Informasinya, seminar akan berlangsung dua hari, Senin-Selasa (18-19/9/2017), di Simalungun City Hotel Pematang Raya Simalungun. Pantauan hetanews, acara seminar tersebut tampak dibuka oleh Wakil Bupati Simalungun, Amran Sinaga, Senin (18/9/2017).

Seminar itu mengambil tema “Peraturan perundang-undangan kesehatan bagi pelayanan keperawatan dan kebidanan”.

Dikatakan, bukanlah sebuah keharusan namun menjadi kewajiban untuk setiap penyelenggara kesehatan seperti Rumah Sakit agar turut serta mengikuti kegiatan tersebut.

Sebab adanya peraturan perundangan baru itu, ditujukan kepada bidan maupun perawat tanpa terkecuali, baik di rumah sakit swasta maupun pemerintah. Karena hal tersebut menyangkut dengan profesionalitas dan pemahaman yang baru sebagai penyelenggara kesehatan.

Kegiatan seminar ini juga turut diikuti bidan honor daerah, PTT dan PNS di lingkungan  Dinkes Kabupaten Simalungun.

Meskipun sempat menuai perbincangan mengenai mahalnya  jumlah biaya yang dikenakan, para peserta seminar tetap antusias mengikuti kegiatan tersebut. Seperti yang disampaikan, kegiatan seminar ini tujuannya memberi penjelesan terkait peraturan atau perudangan yang baru. 

Terpisah, Wakil Rektor III Universitas Efarina, Elba Silalahi menyampaikan, kegiatan seminar ini merupakan bagian dari Tridarma Perguruan Tinggi. Untuk itu, mahasiswa perguruan tinggi swasta yakni Unefa (Universitas Efarina) juga ikut dalam kegiatan ini.
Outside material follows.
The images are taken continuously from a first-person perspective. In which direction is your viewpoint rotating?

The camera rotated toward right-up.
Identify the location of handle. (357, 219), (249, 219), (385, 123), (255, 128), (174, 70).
Selain memberikan pemahan kepada perawat maupun bidan, seminar ini juga menjadi salah satu indikator kenaikkan akreditasi puskesmas, dan indikator kenaikan pangkat maupun  golongan pegawai.
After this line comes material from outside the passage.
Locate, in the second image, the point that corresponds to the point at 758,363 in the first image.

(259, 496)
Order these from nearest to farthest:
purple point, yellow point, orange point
"Sebelumnya sudah kita kordinasi ke setiap rumah sakit swasta maupun pemerintah di kota dan kabupaten. Seperti RS Tentara dan Vita Insani di Kota Siantar. Ini bukan dipaksakan, tapi karena mengingat ini adalah sebagai penunjang atau persyaratan akreditasi puskesmas maupun syarat kenaikan jabatan bidan atau perawat itu sendiri. Karena ini penting, mengingat ada juga peraturan terbaru mengenai cara - cara pelayanan kesehatan  yang harus dipahami. Mahasiswa juga ikut dalam kegiatan ini dan mereka senang mengikuti seminar ini," jelas Elba Silalahi.

Salah seorang PTT Dinakes Simalungun menyampaikan, dengan adanya seminar tersebut, para peserta dapat memahami secara gamblang apa yang dimaksud oleh peraturan dan perundangan yang baru, berkaitan dengan bidan dan perawat. Sehingga dengan itu, peserta dapat mengetahui bagaiama memberikan pelayanan kesehatan sesuai dengan peraturan yang berlaku.